Hi All, Why these two codes give the same output, Case 1:

#include <stdio.h>

typedef void (*mycall) (int a ,int b);
void addme(int a,int b);
void mulme(int a,int b);
void subme(int a,int b);

main()
{
    mycall x[10];
    x[0] = &addme;
    x[1] = &subme;
    x[2] = &mulme;
    (x[0])(5,2);
    (x[1])(5,2);
    (x[2])(5,2);
}

void addme(int a, int b) {
    printf("the value is %d\n",(a+b));
}
void mulme(int a, int b) {
    printf("the value is %d\n",(a*b));
}
void subme(int a, int b) {
    printf("the value is %d\n",(a-b));
}

Output:

the value is 7
the value is 3
the value is 10

Case 2 :

#include <stdio.h>

typedef void (*mycall) (int a ,int b);
void addme(int a,int b);
void mulme(int a,int b);
void subme(int a,int b);

main()
{
    mycall x[10];
    x[0] = &addme;
    x[1] = &subme;
    x[2] = &mulme;
    (*x[0])(5,2);
    (*x[1])(5,2);
    (*x[2])(5,2);
}

void addme(int a, int b) {
    printf("the value is %d\n",(a+b));
}
void mulme(int a, int b) {
    printf("the value is %d\n",(a*b));
}
void subme(int a, int b) {
    printf("the value is %d\n",(a-b));
}

Output:

the value is 7
the value is 3
the value is 10

Answer 1

Because function pointers are automatically resolved whether you use them with or without the dereference operator.

Answer 2

The two are equal.
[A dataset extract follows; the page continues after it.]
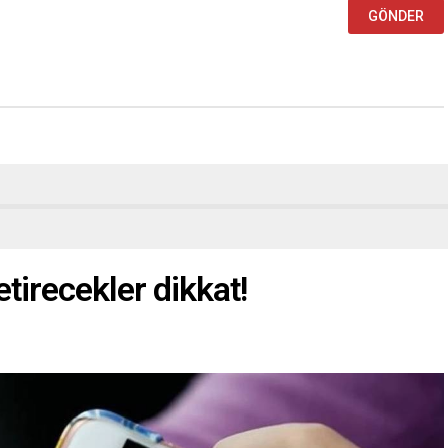
etirecekler dikkat!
You can do:

foo( 2 );

or

 (*foo)( 2 );

it's the same

Answer 3

you don't have to use & before function name

x[0] = addme;
x[1] = subme;
x[2] = mulme;

however both ways are valid.

Answer 4

I'll simplify your question to show what I think you want to know.

Given

typedef void (*mycall)(int a, int b);
mycall f = somefunc;

you want to know why

(*f)(5, 2);

and

f(5.2);

do the same thing. The answer is that a function name both represent a "function designator". From the standard:

"A function designator is an expression that has function type. Except when it is the
operand of the sizeof operator or the unary & operator, a function designator with
type ‘‘function returning type’’ is converted to an expression that has type ‘‘pointer to
function returning type’’."

When you use the indirection operator * on a function pointer, that dereference is also a "function designator". From the standard:

"The unary * operator denotes indirection. If the operand points to a function, the result is
a function designator;..."

So f(5,2) becomes essentially (*f)(5,2) by the first rule. This becomes call to function designated by f with parms (5,2) by the second. The result is that f(5,2) and (*f)(5,2) do the same thing.